Content starts
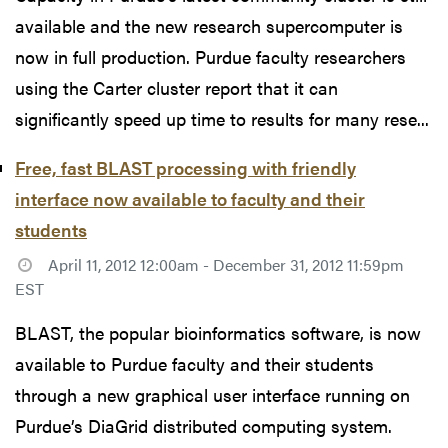
available and the new research supercomputer is
now in full production. Purdue faculty researchers
using the Carter cluster report that it can
significantly speed up time to results for many rese...
Free, fast BLAST processing with friendly
interface now available to faculty and their
students
April 11, 2012 12:00am - December 31, 2012 11:59pm
EST
BLAST, the popular bioinformatics software, is now
available to Purdue faculty and their students
through a new graphical user interface running on
Purdue’s DiaGrid distributed computing system.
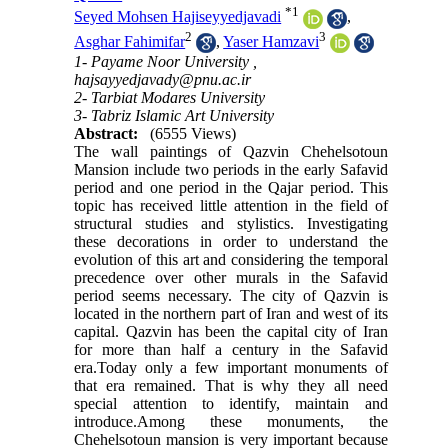
*
1
Seyed Mohsen Hajiseyyedjavadi
,
2
3
Asghar Fahimifar
,
Yaser Hamzavi
1- Payame Noor University ,
hajsayyedjavady@pnu.ac.ir
2- Tarbiat Modares University
3- Tabriz Islamic Art University
Abstract:
(6555 Views)
The wall paintings of Qazvin Chehelsotoun
Mansion include two periods in the early Safavid
period and one period in the Qajar period. This
topic has received little attention in the field of
structural studies and stylistics. Investigating
these decorations in order to understand the
evolution of this art and considering the temporal
precedence over other murals in the Safavid
period seems necessary. The city of Qazvin is
located in the northern part of Iran and west of its
capital. Qazvin has been the capital city of Iran
for more than half a century in the Safavid
era.Today only a few important monuments of
that era remained. That is why they all need
special attention to identify, maintain and
introduce.Among these monuments, the
Chehelsotoun mansion is very important because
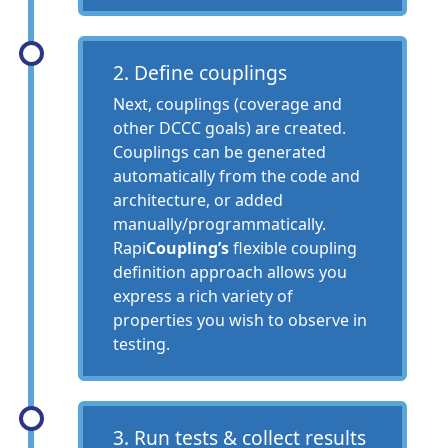
2. Define couplings
Next, couplings (coverage and
other DCCC goals) are created.
Couplings can be generated
automatically from the code and
architecture, or added
manually/programmatically.
Rapi
Coupling’s
flexible coupling
definition approach allows you
express a rich variety of
properties you wish to observe in
testing.
3. Run tests & collect results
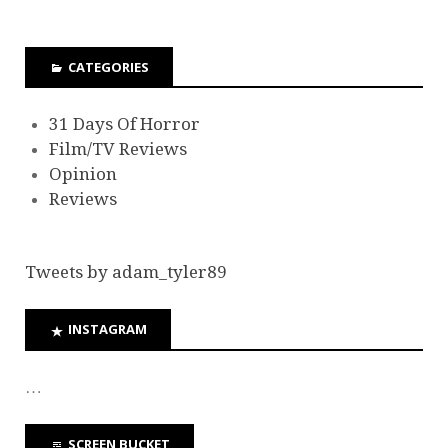
CATEGORIES
31 Days Of Horror
Film/TV Reviews
Opinion
Reviews
Tweets by adam_tyler89
INSTAGRAM
…
SCREEN BUCKET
Content ends
_TASK STATEMENT:_ In the listing above, find the line containing "April 11, 2012" and the line containing "these decorations in order to understand the", then output those two lines and everything between them exactly as written, without the images.

_OUTPUT FOR THIS TASK:_
April 11, 2012 12:00am - December 31, 2012 11:59pm
EST
BLAST, the popular bioinformatics software, is now
available to Purdue faculty and their students
through a new graphical user interface running on
Purdue’s DiaGrid distributed computing system.
*
1
Seyed Mohsen Hajiseyyedjavadi
,
2
3
Asghar Fahimifar
,
Yaser Hamzavi
1- Payame Noor University ,
hajsayyedjavady@pnu.ac.ir
2- Tarbiat Modares University
3- Tabriz Islamic Art University
Abstract:
(6555 Views)
The wall paintings of Qazvin Chehelsotoun
Mansion include two periods in the early Safavid
period and one period in the Qajar period. This
topic has received little attention in the field of
structural studies and stylistics. Investigating
these decorations in order to understand the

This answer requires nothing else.